# Dataset entries
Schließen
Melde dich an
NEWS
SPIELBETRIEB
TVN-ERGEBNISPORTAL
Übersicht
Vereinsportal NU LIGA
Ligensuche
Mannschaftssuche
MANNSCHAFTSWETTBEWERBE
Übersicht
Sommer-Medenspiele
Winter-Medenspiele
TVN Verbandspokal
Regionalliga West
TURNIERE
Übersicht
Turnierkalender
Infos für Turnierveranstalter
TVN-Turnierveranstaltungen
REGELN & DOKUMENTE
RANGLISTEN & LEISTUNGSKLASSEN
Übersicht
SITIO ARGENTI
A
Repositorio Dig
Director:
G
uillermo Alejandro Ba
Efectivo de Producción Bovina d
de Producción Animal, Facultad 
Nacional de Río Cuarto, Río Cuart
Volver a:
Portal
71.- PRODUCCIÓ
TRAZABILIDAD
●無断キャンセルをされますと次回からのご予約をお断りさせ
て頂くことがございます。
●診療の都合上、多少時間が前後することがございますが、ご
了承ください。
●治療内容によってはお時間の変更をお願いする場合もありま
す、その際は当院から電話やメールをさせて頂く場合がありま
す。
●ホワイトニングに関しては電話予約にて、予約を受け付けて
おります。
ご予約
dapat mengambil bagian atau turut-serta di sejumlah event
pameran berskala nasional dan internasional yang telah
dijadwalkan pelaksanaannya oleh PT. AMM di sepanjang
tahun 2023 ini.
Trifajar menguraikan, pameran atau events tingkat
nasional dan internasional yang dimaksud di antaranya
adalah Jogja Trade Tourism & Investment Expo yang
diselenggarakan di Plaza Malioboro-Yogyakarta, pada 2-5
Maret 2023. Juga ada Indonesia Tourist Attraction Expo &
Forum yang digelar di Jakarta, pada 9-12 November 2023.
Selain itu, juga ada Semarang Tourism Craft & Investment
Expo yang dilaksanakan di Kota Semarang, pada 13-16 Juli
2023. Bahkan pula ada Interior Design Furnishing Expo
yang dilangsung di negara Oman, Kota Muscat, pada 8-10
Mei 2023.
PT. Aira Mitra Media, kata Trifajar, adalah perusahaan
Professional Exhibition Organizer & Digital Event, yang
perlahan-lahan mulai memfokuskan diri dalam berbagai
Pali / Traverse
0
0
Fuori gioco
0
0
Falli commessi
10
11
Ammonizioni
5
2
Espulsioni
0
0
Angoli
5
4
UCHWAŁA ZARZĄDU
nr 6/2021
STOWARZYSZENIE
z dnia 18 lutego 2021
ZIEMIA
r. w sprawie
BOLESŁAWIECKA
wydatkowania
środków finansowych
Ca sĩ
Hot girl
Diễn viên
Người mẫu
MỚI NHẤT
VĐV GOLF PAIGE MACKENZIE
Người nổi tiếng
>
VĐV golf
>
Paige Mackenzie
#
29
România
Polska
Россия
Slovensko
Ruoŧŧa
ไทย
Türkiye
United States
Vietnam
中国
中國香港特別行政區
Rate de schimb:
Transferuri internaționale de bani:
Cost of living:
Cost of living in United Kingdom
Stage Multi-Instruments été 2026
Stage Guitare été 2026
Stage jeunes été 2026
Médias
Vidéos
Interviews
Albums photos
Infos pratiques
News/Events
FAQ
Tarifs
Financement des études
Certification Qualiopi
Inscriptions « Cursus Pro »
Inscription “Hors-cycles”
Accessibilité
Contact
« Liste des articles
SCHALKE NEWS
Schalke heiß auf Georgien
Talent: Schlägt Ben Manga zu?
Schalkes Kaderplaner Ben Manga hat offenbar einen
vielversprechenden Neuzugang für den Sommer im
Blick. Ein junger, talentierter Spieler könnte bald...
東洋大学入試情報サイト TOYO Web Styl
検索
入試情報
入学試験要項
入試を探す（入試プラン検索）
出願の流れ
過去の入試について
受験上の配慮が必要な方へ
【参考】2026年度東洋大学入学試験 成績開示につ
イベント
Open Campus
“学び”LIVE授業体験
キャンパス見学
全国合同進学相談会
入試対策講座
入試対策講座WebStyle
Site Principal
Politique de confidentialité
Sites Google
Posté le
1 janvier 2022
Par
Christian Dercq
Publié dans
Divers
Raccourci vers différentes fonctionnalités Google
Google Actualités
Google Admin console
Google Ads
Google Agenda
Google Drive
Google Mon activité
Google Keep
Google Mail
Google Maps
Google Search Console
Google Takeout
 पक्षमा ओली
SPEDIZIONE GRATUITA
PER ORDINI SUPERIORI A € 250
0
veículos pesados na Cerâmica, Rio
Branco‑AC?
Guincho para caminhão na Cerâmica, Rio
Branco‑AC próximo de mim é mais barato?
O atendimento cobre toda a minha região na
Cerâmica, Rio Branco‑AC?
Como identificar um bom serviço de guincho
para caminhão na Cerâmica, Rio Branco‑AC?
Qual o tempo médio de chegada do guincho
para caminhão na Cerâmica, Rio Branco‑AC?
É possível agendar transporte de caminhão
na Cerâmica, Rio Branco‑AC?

# Directions for this task
Retype, exactly and in full, the listing from its first line to the one holding "pameran berskala nasional", both included.

# Result of the exercise
Schließen
Melde dich an
NEWS
SPIELBETRIEB
TVN-ERGEBNISPORTAL
Übersicht
Vereinsportal NU LIGA
Ligensuche
Mannschaftssuche
MANNSCHAFTSWETTBEWERBE
Übersicht
Sommer-Medenspiele
Winter-Medenspiele
TVN Verbandspokal
Regionalliga West
TURNIERE
Übersicht
Turnierkalender
Infos für Turnierveranstalter
TVN-Turnierveranstaltungen
REGELN & DOKUMENTE
RANGLISTEN & LEISTUNGSKLASSEN
Übersicht
SITIO ARGENTI
A
Repositorio Dig
Director:
G
uillermo Alejandro Ba
Efectivo de Producción Bovina d
de Producción Animal, Facultad 
Nacional de Río Cuarto, Río Cuart
Volver a:
Portal
71.- PRODUCCIÓ
TRAZABILIDAD
●無断キャンセルをされますと次回からのご予約をお断りさせ
て頂くことがございます。
●診療の都合上、多少時間が前後することがございますが、ご
了承ください。
●治療内容によってはお時間の変更をお願いする場合もありま
す、その際は当院から電話やメールをさせて頂く場合がありま
す。
●ホワイトニングに関しては電話予約にて、予約を受け付けて
おります。
ご予約
dapat mengambil bagian atau turut-serta di sejumlah event
pameran berskala nasional dan internasional yang telah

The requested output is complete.